In the analysis of Raman spectra, most traditional substance identification methods employ spectral matching algorithms based on calculating similarity criteria between unknown spectra and reference spectra in a spectral data library.5,6 The information obtained from Raman spectral signals, including intensity, position, and width of spectral peaks, is crucial. However, Raman spectral signals are easily affected by factors, such as substance density, external light sources, and environmental noise, resulting in the presence of baseline and additive noise in the obtained spectral signals.
The influence of these factors necessitates cumbersome preprocessing steps in traditional target substance identification methods to obtain more accurate identification results. Typically, preprocessing steps involve using a moving average filter7 or a Savitzky–Golay filter8 to remove additive noise, as well as utilizing methods like the asymmetrically reweighted penalized least-squares method,9 adaptive smoothness parameter penalized least-squares method,10 or deep-learning methods11 to eliminate baseline.

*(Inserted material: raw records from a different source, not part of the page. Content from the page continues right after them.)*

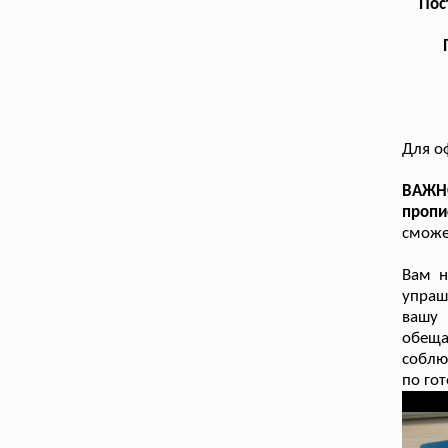
Пос
Для о
ВАЖНО
пропи
сможе
Вам н
упраш
вашу 
обеща
соблю
по го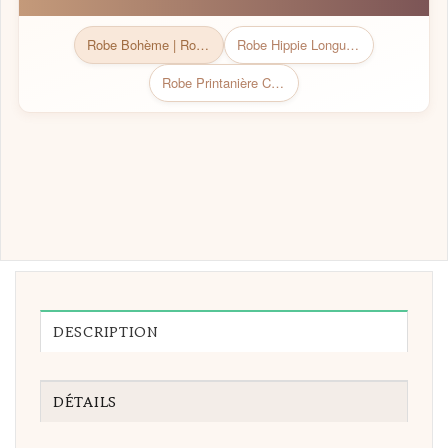
Robe Bohème | Robe Bohème chic
Robe Hippie Longue Bleue Tie-Dye Le Ciel Est La Limite
Robe Printanière Champêtre
DESCRIPTION
DÉTAILS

Each preprocessing step involves various methods, and the selection of appropriate methods is crucial to achieve accurate identification results. Additionally, many preprocessing methods require parameter adjustments to achieve desired results. Moreover, preprocessing can inadvertently eliminate important information buried in the noise and affect the identification results.
In addition to these factors, different Raman spectrometers yield slightly different spectra, requiring the corresponding spectral processing techniques. Recent proposals include the segmental hit-quality index method5 and adaptive hit-quality index method12 to address this issue.
Among traditional classifiers, the support vector machine (SVM) method is advantageous in small-sample pattern recognition. By combining principal component analysis (PCA) or other dimension reduction algorithms, SVM can perform well even on high-dimensional spectral data. SVM has been analyzed to perform relatively well compared to various machine learning classification models.13 However, regardless of general matching methods and traditional machine learning methods, various preprocessing steps are required to improve identification performance.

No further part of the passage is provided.